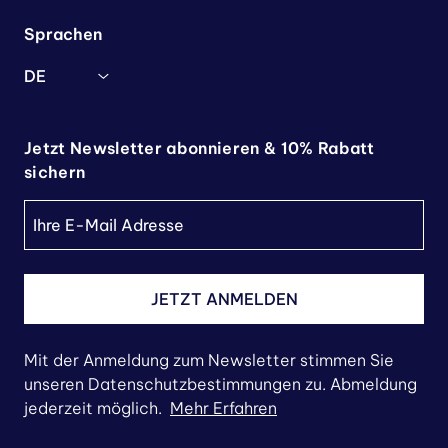
Sprachen
DE
Jetzt Newsletter abonnieren & 10% Rabatt
sichern
JETZT ANMELDEN
Mit der Anmeldung zum Newsletter stimmen Sie
unseren Datenschutzbestimmungen zu. Abmeldung
jederzeit möglich.
Mehr Erfahren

# EXERCISE:
Which lines above include the word "Newsletter"? Show each one.

# WRITTEN ANSWER:
Jetzt Newsletter abonnieren & 10% Rabatt
Mit der Anmeldung zum Newsletter stimmen Sie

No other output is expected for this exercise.